Using the records that follow, copy every line containing the word "mich".

--- Data for analysis Enclosed Below ---

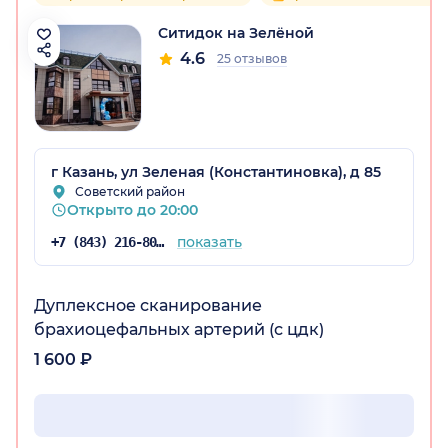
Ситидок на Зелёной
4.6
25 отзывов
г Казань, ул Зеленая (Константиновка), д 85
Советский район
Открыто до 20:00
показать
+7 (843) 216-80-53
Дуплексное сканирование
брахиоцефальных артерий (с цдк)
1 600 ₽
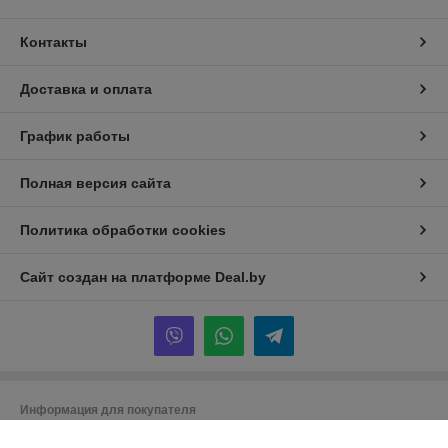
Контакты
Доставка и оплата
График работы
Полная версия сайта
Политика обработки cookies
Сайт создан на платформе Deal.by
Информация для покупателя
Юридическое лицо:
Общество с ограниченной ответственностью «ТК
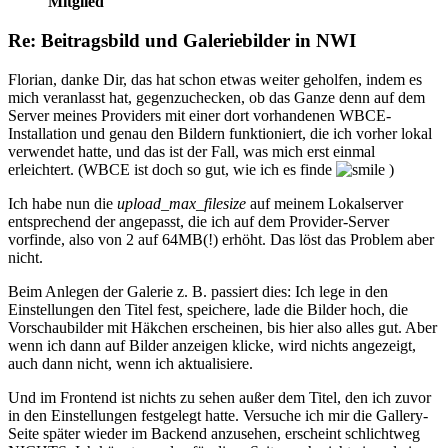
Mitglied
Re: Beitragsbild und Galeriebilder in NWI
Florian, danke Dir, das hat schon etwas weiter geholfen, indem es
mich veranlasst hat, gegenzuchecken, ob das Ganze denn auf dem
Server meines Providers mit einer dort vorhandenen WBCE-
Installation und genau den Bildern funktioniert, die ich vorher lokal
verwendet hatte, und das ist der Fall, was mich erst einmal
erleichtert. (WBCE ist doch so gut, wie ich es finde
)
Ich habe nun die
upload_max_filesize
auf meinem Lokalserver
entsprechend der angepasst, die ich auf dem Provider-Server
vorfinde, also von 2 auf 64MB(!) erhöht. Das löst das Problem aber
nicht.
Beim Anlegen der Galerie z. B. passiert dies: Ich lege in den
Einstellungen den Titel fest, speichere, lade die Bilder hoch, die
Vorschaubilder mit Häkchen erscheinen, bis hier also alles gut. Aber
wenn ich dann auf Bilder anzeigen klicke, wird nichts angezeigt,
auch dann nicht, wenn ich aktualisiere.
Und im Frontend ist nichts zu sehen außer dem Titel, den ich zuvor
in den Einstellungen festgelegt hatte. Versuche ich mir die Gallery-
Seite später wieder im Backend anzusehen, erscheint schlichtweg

--- End of Enclosed Data for analysis ---

Answer below →
mich veranlasst hat, gegenzuchecken, ob das Ganze denn auf dem
verwendet hatte, und das ist der Fall, was mich erst einmal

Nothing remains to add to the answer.